Seit geraumer Zeit ist es sogar noch schlimmer geworden. Tatsächlich hat das Gerede schon vor langer Zeit begonnen, sich aber seit Kurzem intensiviert. Immer öfter hören wir, daß die Ukraine der NATO beitreten werde. Verstehen sie, wozu das führen könnte? Oder führen wird? Wenn die Ukraine ein NATO-Mitglied ist, dann müssen, gemäß dem Nordatlantischen Vertrag, alle anderen Mitglieder dieses Land im Falle eines militärischen Konflikts unterstützen. Außer uns hat niemand die Krim als russisches Territorium anerkannt. Sie führen militärische Operationen im Donbaß durch, können sich aber genauso gut gegen die Krim wenden, und in diesem Fall haben wir es mit der ganzen NATO zu tun. Was bedeutet das? Verstehen sie die Konsequenzen? Ich denke, jedermann versteht sie.

Nun reden sie [die Ukrainer] über den Erwerb des nuklearen Status, d.h. die Entwicklung nuklearer Waffen. Wir können diese Dinge wohl nicht ignorieren, besonders wenn wir berücksichtigen wie der sogenannte Westen sich gegenüber Rußland verhält. Zum Ersten besitzt  die Ukraine noch einige nukleare Fähigkeiten, die noch aus Sowjetzeiten stammen. Soweit es die Anreicherung von nuklearem Material betrifft, wären sie in der Lage, diese Arbeit zu organisieren. Sie haben die Fähigkeit zum Bau von Raketen: es genügt, auf ‚Juschmasch‘ hinzuweisen. Diese Firma baute Interkontinentalraketen für die Sowjetunion. Sie könnten diese Fähigkeit wiedererlangen und es tun. Und die jenseits des Ozeans würden ihnen sogar helfen, es zu tun. Und danach würden sie sagen: „Also, wir erkennen den nuklearen Status nicht an; sie haben alles selbst gemacht.“ Und dann würden sie diese Komplexe unter ihre Kontrolle bringen, und von diesem Moment an, von dieser Sekunde, wäre das Schicksal Rußlands völlig anders. Denn in diesem Fall würden unsere Gegner nicht einmal Interkontinentalraketen benötigen. Sie würden uns genau hier direkt mit einer Nuklearwaffe bedrohen. Wie können wir eine solche Sache ignorieren? Dies sind absolut reale Bedrohungen, nicht eine weit hergeholte billige Phantasie.

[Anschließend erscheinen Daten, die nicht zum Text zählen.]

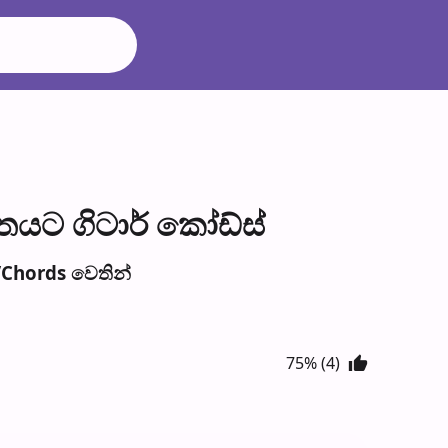
තයට ගිටාර් කෝඩ්ස්
Chords වෙති​න්
75% (4)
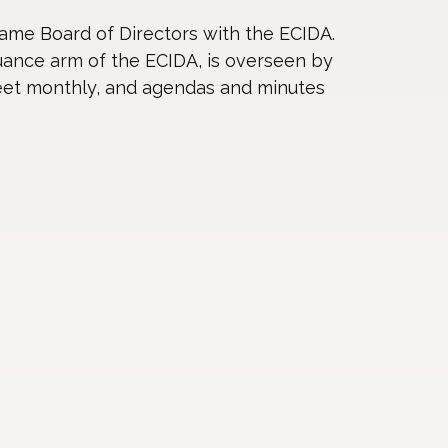
ame Board of Directors with the ECIDA.
ance arm of the ECIDA, is overseen by
eet monthly, and agendas and minutes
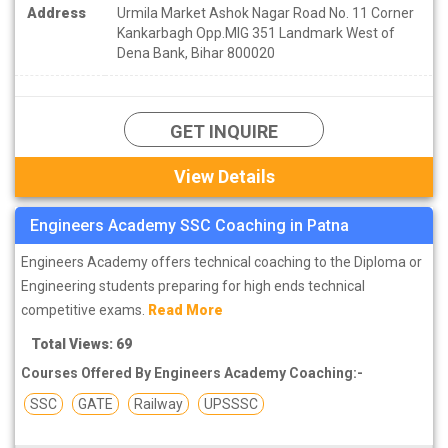
Address
Urmila Market Ashok Nagar Road No. 11 Corner
Kankarbagh Opp.MIG 351 Landmark West of
Dena Bank, Bihar 800020
GET INQUIRE
View Details
Engineers Academy SSC Coaching in Patna
Engineers Academy offers technical coaching to the Diploma or
Engineering students preparing for high ends technical
competitive exams.
Read More
Total Views: 69
Courses Offered By Engineers Academy Coaching:-
SSC
GATE
Railway
UPSSSC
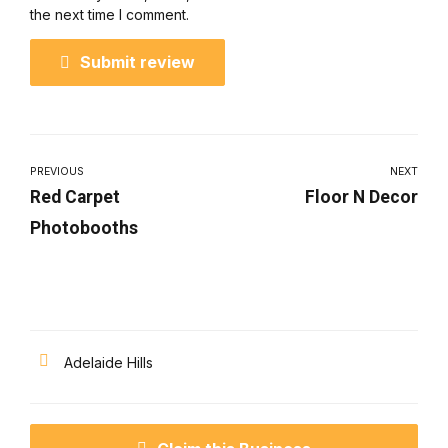
the next time I comment.
Submit review
PREVIOUS
NEXT
Red Carpet
Floor N Decor
Photobooths
Adelaide Hills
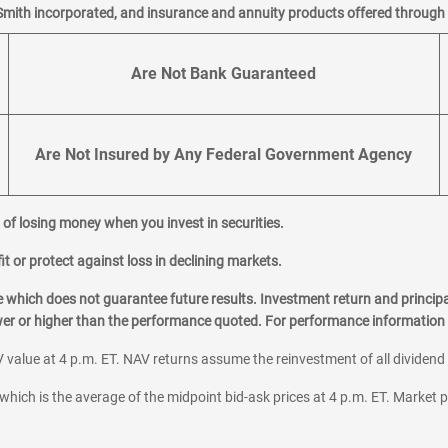
Smith incorporated, and insurance and annuity products offered through M
Are Not Bank Guaranteed
Are Not Insured by Any Federal Government Agency
al of losing money when you invest in securities.
it or protect against loss in declining markets.
hich does not guarantee future results. Investment return and principa
ower or higher than the performance quoted. For performance information 
 value at 4 p.m. ET. NAV returns assume the reinvestment of all dividend
which is the average of the midpoint bid-ask prices at 4 p.m. ET. Market p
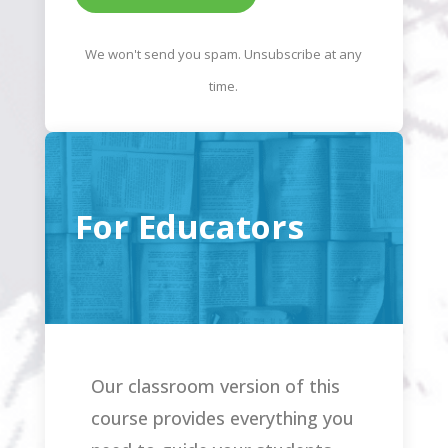
We won't send you spam. Unsubscribe at any
time.
For Educators
Our classroom version of this
course provides everything you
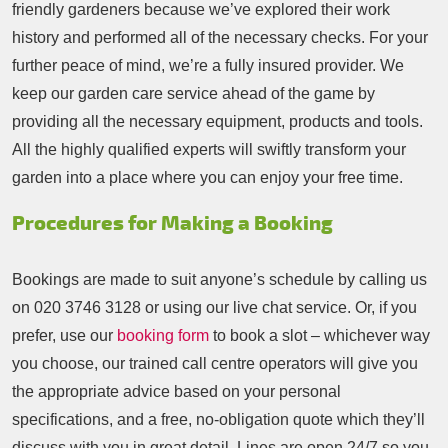
friendly gardeners because we’ve explored their work
history and performed all of the necessary checks. For your
further peace of mind, we’re a fully insured provider. We
keep our garden care service ahead of the game by
providing all the necessary equipment, products and tools.
All the highly qualified experts will swiftly transform your
garden into a place where you can enjoy your free time.
Procedures for Making a Booking
Bookings are made to suit anyone’s schedule by calling us
on
020 3746 3128
or using our live chat service. Or, if you
prefer, use our
booking form
to book a slot – whichever way
you choose, our trained call centre operators will give you
the appropriate advice based on your personal
specifications, and a free, no-obligation quote which they’ll
discuss with you in great detail. Lines are open 24/7 so you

Unsere Jungs, die jetzt kämpfen und ihr Leben riskieren, sie kämpfen und geben ihr Leben für unsere Zukunft, für die Zukunft unserer Kinder. Dies ist völlig offensichtlich. Und die Leute, die dies nicht verstehen wollen, insbesondere jene unter den heutigen Führern (der Ukraine), müssen verstehen, daß wenn sie weiterhin das tun, was sie bisher getan haben – ich habe darüber schon früher gesprochen – dann riskieren sie die Zukunft des ukrainischen Staates. Wenn dies geschieht, dann wird es allein ihre Schuld sein.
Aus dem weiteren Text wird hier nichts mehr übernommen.